Rolls-Royce grabs top slot for engines
Friday 11 February 2005
Unveiling a better-than-expected 21 per cent rise in annual profits to pounds 345m, Rolls said that it took 40 per cent of all engine orders placed by commercial airlines in 2004, compared with 34 per cent for GE and just 10 per cent for the other US engine manufacturer Pratt & Whitney.
This is the first time that Rolls' share of the civil market has hit 40 per cent, although it has accounted for 50 per cent of all engines used to power wide-bodied jets such as the Boeing 777 and Airbus A330 for some time.
Sir John Rose, Rolls' chief executive, said that 2004 had been a good year on all levels.

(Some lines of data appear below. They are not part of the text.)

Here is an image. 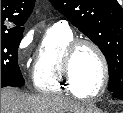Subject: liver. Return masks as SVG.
I'll return each instance as SVG.
<instances>
[{
	"label": "liver",
	"mask_w": 123,
	"mask_h": 113,
	"mask_svg": "<svg viewBox=\"0 0 123 113\" xmlns=\"http://www.w3.org/2000/svg\"><path fill=\"white\" fill-rule=\"evenodd\" d=\"M84 109V105L60 95L23 93L1 89V113H67Z\"/></svg>",
	"instance_id": "obj_1"
}]
</instances>
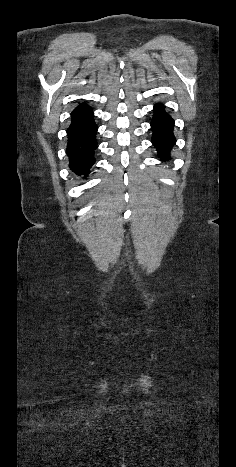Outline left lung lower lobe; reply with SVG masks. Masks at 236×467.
Listing matches in <instances>:
<instances>
[{
	"label": "left lung lower lobe",
	"instance_id": "left-lung-lower-lobe-1",
	"mask_svg": "<svg viewBox=\"0 0 236 467\" xmlns=\"http://www.w3.org/2000/svg\"><path fill=\"white\" fill-rule=\"evenodd\" d=\"M153 129L152 143L157 148L162 160L169 159V152L176 142L173 135L174 120L166 114L162 104L154 106V116L151 121Z\"/></svg>",
	"mask_w": 236,
	"mask_h": 467
}]
</instances>
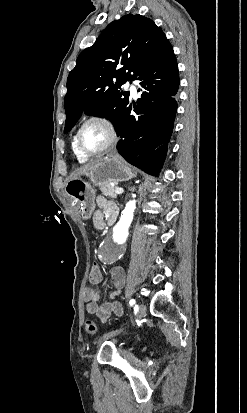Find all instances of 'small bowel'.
<instances>
[{
    "label": "small bowel",
    "mask_w": 247,
    "mask_h": 413,
    "mask_svg": "<svg viewBox=\"0 0 247 413\" xmlns=\"http://www.w3.org/2000/svg\"><path fill=\"white\" fill-rule=\"evenodd\" d=\"M96 202L98 210H96L93 215V224L96 229L101 230L104 228L106 222L112 224L117 220L119 208L115 202L107 199L103 195H99ZM110 276L114 287V291L111 294L112 300L99 305L98 302L101 299L100 291L97 289L84 290V299L87 302V312L90 315L97 316L103 322H107L112 314L121 317L124 313L123 307L116 298L125 284V272L121 266H115L111 270Z\"/></svg>",
    "instance_id": "small-bowel-1"
}]
</instances>
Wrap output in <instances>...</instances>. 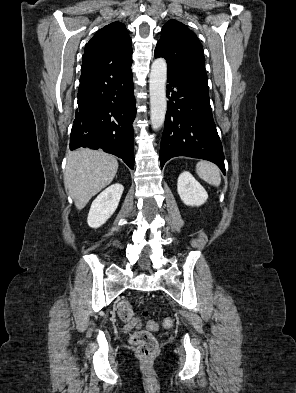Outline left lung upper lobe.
<instances>
[{
    "mask_svg": "<svg viewBox=\"0 0 296 393\" xmlns=\"http://www.w3.org/2000/svg\"><path fill=\"white\" fill-rule=\"evenodd\" d=\"M154 55L166 59L168 71L207 77L202 45L197 36L179 21L169 20L164 25Z\"/></svg>",
    "mask_w": 296,
    "mask_h": 393,
    "instance_id": "left-lung-upper-lobe-1",
    "label": "left lung upper lobe"
}]
</instances>
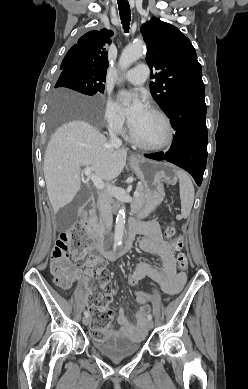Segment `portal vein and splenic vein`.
Segmentation results:
<instances>
[{"instance_id":"1","label":"portal vein and splenic vein","mask_w":248,"mask_h":389,"mask_svg":"<svg viewBox=\"0 0 248 389\" xmlns=\"http://www.w3.org/2000/svg\"><path fill=\"white\" fill-rule=\"evenodd\" d=\"M95 168L93 166L84 168V174L87 177H90L93 184L97 187L98 190H103L105 185L102 179L97 176L95 173ZM134 196H139V193L137 191L134 192Z\"/></svg>"}]
</instances>
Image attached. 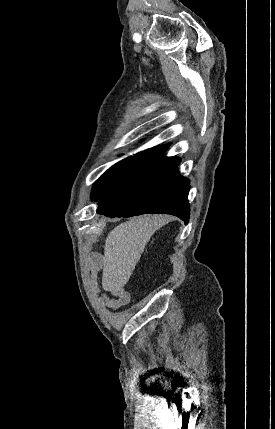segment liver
Wrapping results in <instances>:
<instances>
[{
	"label": "liver",
	"instance_id": "6515ba94",
	"mask_svg": "<svg viewBox=\"0 0 275 429\" xmlns=\"http://www.w3.org/2000/svg\"><path fill=\"white\" fill-rule=\"evenodd\" d=\"M171 220L165 215H143L115 227L104 246L102 286L117 295L128 282L151 236Z\"/></svg>",
	"mask_w": 275,
	"mask_h": 429
}]
</instances>
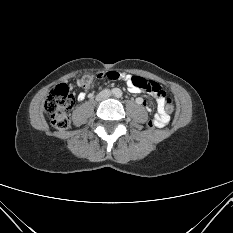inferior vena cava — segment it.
Returning a JSON list of instances; mask_svg holds the SVG:
<instances>
[{
	"mask_svg": "<svg viewBox=\"0 0 233 233\" xmlns=\"http://www.w3.org/2000/svg\"><path fill=\"white\" fill-rule=\"evenodd\" d=\"M111 95V92L109 90H103L102 92H100L97 96L98 100H104L109 98Z\"/></svg>",
	"mask_w": 233,
	"mask_h": 233,
	"instance_id": "inferior-vena-cava-1",
	"label": "inferior vena cava"
}]
</instances>
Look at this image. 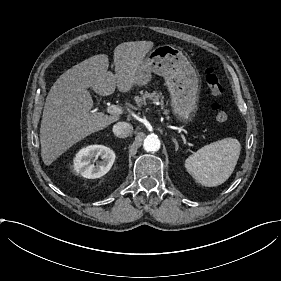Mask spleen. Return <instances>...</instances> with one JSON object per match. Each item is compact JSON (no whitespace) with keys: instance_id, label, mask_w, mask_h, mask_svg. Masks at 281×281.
I'll use <instances>...</instances> for the list:
<instances>
[{"instance_id":"spleen-1","label":"spleen","mask_w":281,"mask_h":281,"mask_svg":"<svg viewBox=\"0 0 281 281\" xmlns=\"http://www.w3.org/2000/svg\"><path fill=\"white\" fill-rule=\"evenodd\" d=\"M241 153L237 139L226 138L204 146L186 160L197 181L209 187L221 185L232 175Z\"/></svg>"}]
</instances>
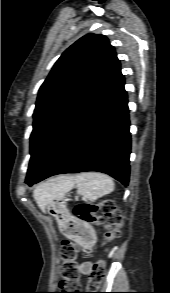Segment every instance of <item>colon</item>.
Listing matches in <instances>:
<instances>
[{
	"label": "colon",
	"instance_id": "1",
	"mask_svg": "<svg viewBox=\"0 0 170 293\" xmlns=\"http://www.w3.org/2000/svg\"><path fill=\"white\" fill-rule=\"evenodd\" d=\"M73 214L78 221L69 216H61L59 219L60 228L64 233L73 231L80 232V223L94 224L105 228V243H110L121 236L120 226L123 217L117 209L116 203L112 200H104L99 204H79L73 209ZM61 260L60 275L62 277V288L52 293H91L81 292L82 287L78 272V247L75 243L64 241L59 249ZM105 278V262L100 260L90 274L88 289H91Z\"/></svg>",
	"mask_w": 170,
	"mask_h": 293
}]
</instances>
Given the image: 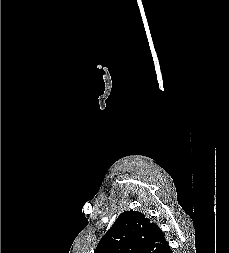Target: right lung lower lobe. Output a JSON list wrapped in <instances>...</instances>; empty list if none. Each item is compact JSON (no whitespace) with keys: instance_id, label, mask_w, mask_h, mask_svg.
<instances>
[{"instance_id":"98d812e1","label":"right lung lower lobe","mask_w":229,"mask_h":253,"mask_svg":"<svg viewBox=\"0 0 229 253\" xmlns=\"http://www.w3.org/2000/svg\"><path fill=\"white\" fill-rule=\"evenodd\" d=\"M165 253H172V250H171L170 246L167 248V250L165 251Z\"/></svg>"}]
</instances>
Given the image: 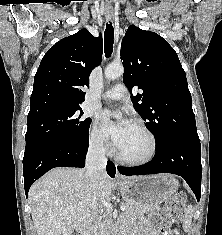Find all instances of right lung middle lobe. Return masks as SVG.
<instances>
[{
	"label": "right lung middle lobe",
	"mask_w": 222,
	"mask_h": 235,
	"mask_svg": "<svg viewBox=\"0 0 222 235\" xmlns=\"http://www.w3.org/2000/svg\"><path fill=\"white\" fill-rule=\"evenodd\" d=\"M82 115L80 105H65L28 116L25 153L50 143H88L91 119Z\"/></svg>",
	"instance_id": "dd1d6c3e"
}]
</instances>
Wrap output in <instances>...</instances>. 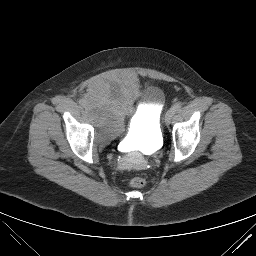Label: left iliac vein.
Returning a JSON list of instances; mask_svg holds the SVG:
<instances>
[{"instance_id": "1", "label": "left iliac vein", "mask_w": 256, "mask_h": 256, "mask_svg": "<svg viewBox=\"0 0 256 256\" xmlns=\"http://www.w3.org/2000/svg\"><path fill=\"white\" fill-rule=\"evenodd\" d=\"M174 114H175V112L172 109H170L166 112V114H165V123L167 125L171 123V120H172Z\"/></svg>"}]
</instances>
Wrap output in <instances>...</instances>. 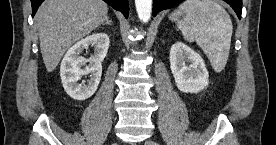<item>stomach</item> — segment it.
<instances>
[{
    "instance_id": "stomach-1",
    "label": "stomach",
    "mask_w": 276,
    "mask_h": 145,
    "mask_svg": "<svg viewBox=\"0 0 276 145\" xmlns=\"http://www.w3.org/2000/svg\"><path fill=\"white\" fill-rule=\"evenodd\" d=\"M170 19H172V20H173L172 15L170 16Z\"/></svg>"
}]
</instances>
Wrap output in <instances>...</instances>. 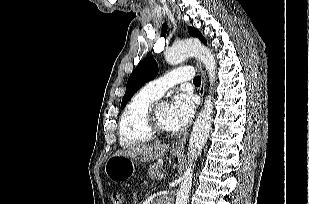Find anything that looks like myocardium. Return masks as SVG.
I'll use <instances>...</instances> for the list:
<instances>
[{"instance_id": "f54148a6", "label": "myocardium", "mask_w": 309, "mask_h": 204, "mask_svg": "<svg viewBox=\"0 0 309 204\" xmlns=\"http://www.w3.org/2000/svg\"><path fill=\"white\" fill-rule=\"evenodd\" d=\"M157 105L152 104L146 113L145 124L147 129L153 134V136H166L172 133V130L163 128L157 119L156 115Z\"/></svg>"}]
</instances>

However, he added that GE was still bigger in terms of engine deliveries and Rolls would have to outsell its American rival consistently for several years before it could truly claim market leadership.
Order intake reached a record pounds 8.7bn last year, taking the total order book at the end of the year to pounds 18.9bn. But the real driver behind the surge in profits was the increase in the proportion of sales accounted for by the company's lucrative spares business.
Aftermarket sales grew by 12 per cent to pounds 3.8bn - equivalent to 55 per cent of total group revenues. In the civil engine side of the business, spares accounted for an even higher 59 per cent of income.
Although civil engine deliveries are still well down on the record 1,300 achieved in 2001, Sir John said they had begun to recover a year ahead of expectations. Deliveries rose to 824 last year, compared with 746 in the trough year of 2003, and Rolls expects a further increase in production this year.
The company is on the two big new civil airliner programmes - the Airbus A380 super-jumbo, where it has so far taken 50 per cent of the market, and the Boeing 787, where it is the engine supplier for the launch customer All Nippon Airways. Rolls will also offer its Trent engine on the A350, the new medium-sized Airbus jet.
The military engine division was boosted last year by a pounds 750m order for EJ200 engines following the confirmation of a second tranche of orders for the Eurofighter Typhoon.
The shares fell 7p, or 2.6 per cent, as dealers took profits and some analysts expressed disappointment that Rolls had not lifted the dividend, which remains at 8.18p for the year.
But Sir John pointed out that Rolls had never cut the payout, even when it hit trouble in 2002 and was forced to slash jobs and warn on profits in the aftermath of the terrorist attacks of 11 September 2001.